"Yes, yes," said Mr. Scales; "I'm no fool myself, and could parry a thrust if I liked, but I shouldn't like it to be said of me that I was up to everything. I'll keep a little principle if you please."
"To be sure," said Christian, ladling out the punch. "What would justice be without Scales?"
The laughter was not quite so full-throated as before. Such excessive cleverness was a little Satanic.
"A joke's a joke among gentlemen," said the butler, getting exasperated; "I think there has been quite liberties enough taken with my name. But if you must talk about names, I've heard of a party before now calling himself a Christian, and being anything but it."
"Come, that's beyond a joke," said the surgeon's assistant, a fast man, whose chief scene of dissipation was the manor. "Let it drop, Scales."
"Yes, I dare say it's beyond a joke. I'm not a harlequin to talk nothing but jokes. I leave that to other Christians, who are up to everything, and have been everywhere—to the hulks, for what I know; and more than that, they come from nobody knows where, and try to worm themselves into gentlemen's confidence, to the prejudice of their betters."

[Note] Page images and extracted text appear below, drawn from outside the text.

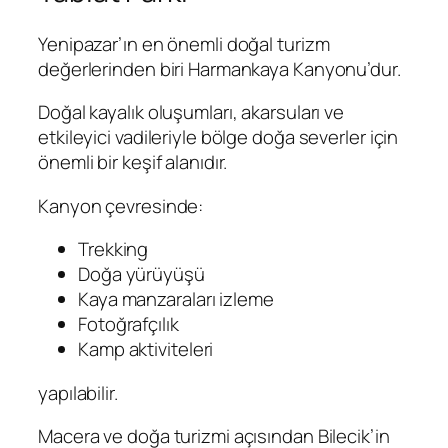
Yenipazar’ın en önemli doğal turizm
değerlerinden biri Harmankaya Kanyonu’dur.
Doğal kayalık oluşumları, akarsuları ve
etkileyici vadileriyle bölge doğa severler için
önemli bir keşif alanıdır.
Kanyon çevresinde:
Trekking
Doğa yürüyüşü
Kaya manzaraları izleme
Fotoğrafçılık
Kamp aktiviteleri
yapılabilir.
Macera ve doğa turizmi açısından Bilecik’in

There was a stricter sequence in Mr. Scales's angry eloquence than was apparent—some chief links being confined to his own breast, as is often the case in energetic discourse. The company were in a state of expectation. There was something behind worth knowing, and something before them worth seeing. In the general decay of other fine British pugnacious sports, a quarrel between gentlemen was all the more exciting, and though no one would himself have liked to turn on Scales, no one was sorry for the chance of seeing him put down. But the amazing Christian was unmoved. He had taken out his handkerchief and was rubbing his lips carefully. After a slight pause, he spoke with perfect coolness.
"I don't intend to quarrel with you, Scales. Such talk as this is not profitable to either of us. It makes you purple in the face—you are apoplectic, you know—and it spoils good company. Better tell a few fibs about me behind my back—it will heat you less, and do me more harm. I'll leave you to it; I shall go and have a game of whist with the ladies."
As the door closed behind the questionable Christian, Mr. Scales was in a state of frustration that prevented speech. Every one was rather embarrassed.
"That's an uncommon sort o' fellow," said Mr. Crowder, in an undertone, to his next neighbor, the gardener. "Why, Mr. Philip picked him up in foreign parts, didn't he?"